Records excerpted from a collection:
++++++++++
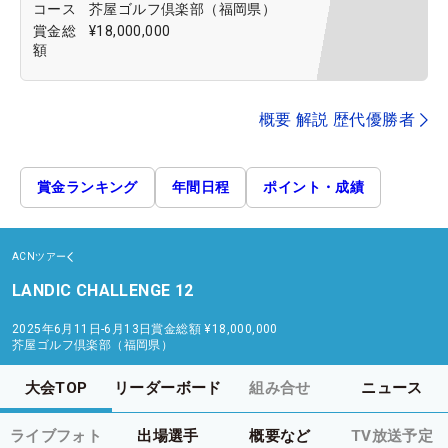
コース
芥屋ゴルフ倶楽部（福岡県）
賞金総
¥18,000,000
額
概要 解説 歴代優勝者
賞金ランキング
年間日程
ポイント・成績
ACNツアー
LANDIC CHALLENGE 12
2025年6月11日-6月13日
賞金総額
¥18,000,000
芥屋ゴルフ倶楽部（福岡県）
大会TOP
リーダーボード
組み合せ
ニュース
ライブフォト
出場選手
概要など
TV放送予定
++++++++++
[What needs to be done]:
What the answer must hold: all the data above, given again exactly, without pictures.

[Result below]:
コース
芥屋ゴルフ倶楽部（福岡県）
賞金総
¥18,000,000
額
概要 解説 歴代優勝者
賞金ランキング
年間日程
ポイント・成績
ACNツアー
LANDIC CHALLENGE 12
2025年6月11日-6月13日
賞金総額
¥18,000,000
芥屋ゴルフ倶楽部（福岡県）
大会TOP
リーダーボード
組み合せ
ニュース
ライブフォト
出場選手
概要など
TV放送予定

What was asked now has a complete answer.